Of course, Julien deserves some credit for sticking with his goaltender on back-to-back nights. But in hindsight, it was probably an easier decision than it seemed. Rask has been dynamite this season and he’s turned it on as of late. With Tuesday’s showing, he’s now 4-1-0 in his last five starts with a 1.34 goals against average and a .957 save percentage, which is obviously including a 4-2 loss to the Senators on Friday.
Rask now finds himself among the league’s top five in wins, goals against average, save percentage and shutouts. Unofficially, he’s also among the league leaders in game-turning saves.
He had plenty of those Tuesday night against the Rangers. Just ask Chris Kreider. The New York forward, who seems to be doing quite all right for himself now that John Tortorella is out of the picture, was arguably the best player on the ice Tuesday night. Well, the best player not wearing 40 in white. Rask ended up stoning Kreider at least three times, with the first big save serving as the most important.

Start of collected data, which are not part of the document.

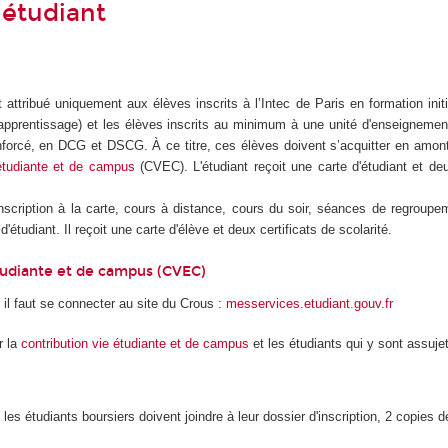
'étudiant
t attribué uniquement aux élèves inscrits à l’Intec de Paris en formation initi
 apprentissage) et les élèves inscrits au minimum à une unité d'enseignemen
nforcé, en DCG et DSCG. À ce titre, ces élèves doivent s’acquitter en amont 
 étudiante et de campus
(CVEC). L'étudiant reçoit une carte d'étudiant et deu
nscription à la carte, cours à distance, cours du soir, séances de regroupem
d'étudiant. Il reçoit une carte d'élève et deux certificats de scolarité.
tudiante et de campus (CVEC)
 il faut se connecter au site du Crous :
messervices.etudiant.gouv.fr
r la
contribution vie étudiante et de campus
et les étudiants qui y sont assujet
, les étudiants boursiers doivent joindre à leur dossier d'inscription, 2 copies d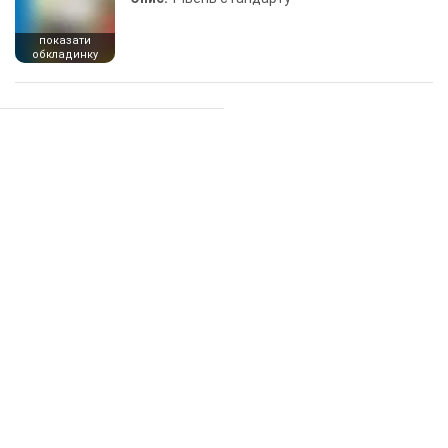
показати
обкладинку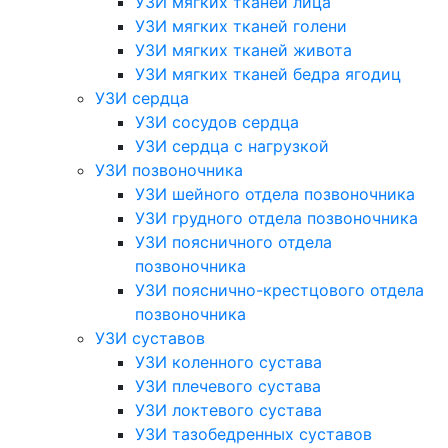
УЗИ мягких тканей лица
УЗИ мягких тканей голени
УЗИ мягких тканей живота
УЗИ мягких тканей бедра ягодиц
УЗИ сердца
УЗИ сосудов сердца
УЗИ сердца с нагрузкой
УЗИ позвоночника
УЗИ шейного отдела позвоночника
УЗИ грудного отдела позвоночника
УЗИ поясничного отдела
позвоночника
УЗИ пояснично-крестцового отдела
позвоночника
УЗИ суставов
УЗИ коленного сустава
УЗИ плечевого сустава
УЗИ локтевого сустава
УЗИ тазобедренных суставов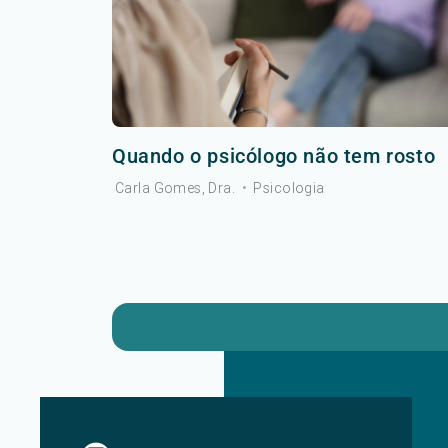
Quando o psicólogo não tem rosto
Carla Gomes, Dra.
•
Psicologia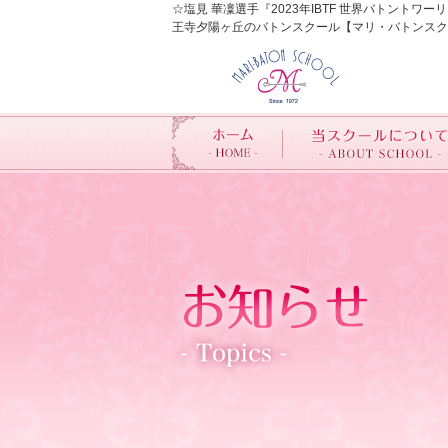
☆塩見 華凜選手『2023年IBTF 世界バトント
王寺夕陽ヶ丘のバトンスクール【マリ・バトンスク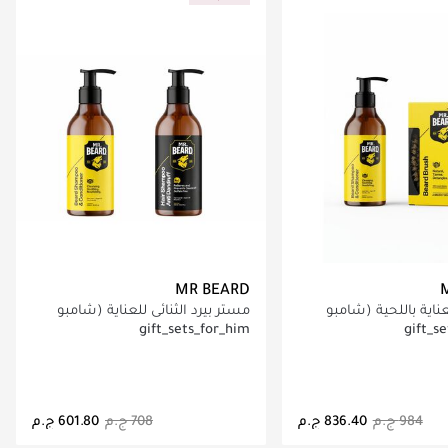
MR BEARD
اية باللحية (شامبو
مستر بيرد الثنائي للعناية (شامبو
 + فرشاة)
اللحية + شامبو الشعر)
gift_sets_for_him
gift_s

Kreider was hooked on a power-play breakaway by Johnny Boychuk at 6:16 of the first period. The referee quickly signaled for a penalty shot, and it looked like the Rangers had a chance to take an early lead. Kreider skated out far to the right before coming back across the ice as he entered the zone only to see his shot turned away by Rask’s right pad. The penalty-shot save set the tone for a frustrating night for Kreider and the Rangers while seemingly just adding to the confidence for Rask.
“They came hard and played an extremely good game,” Shawn Thornton, who scored the Bruins’ first goal, said. “Tuukka, he played unbelievable. I don’t know how many breakaways he had tonight including a penalty shot, so I think if it wasn’t for him again, it would have been a completely different outcome.”
“He was huge, he was pretty much the reason we won tonight,” Patrice Bergeron added. “He stood tall all night. Too many breakaways, too many breakdowns in our zone, but you gotta take the two points and regroup for the next one.”
This is why the Bruins gave Rask the contract they did this offseason. On a night where the rest of the Bruins looked like they had played the night before, Rask looked as fresh as he’s ever looked. The Bruins were sloppy, and they were even down a defenseman after Dennis Seidenberg left with an injury just a minute or so into the game.
That’s the mark of a franchise-type player, and it’s certainly becoming tough to question that Rask is anything but. At the very least, no one will be questioning the decision to give Rask a start, no matter the circumstances, for a long time.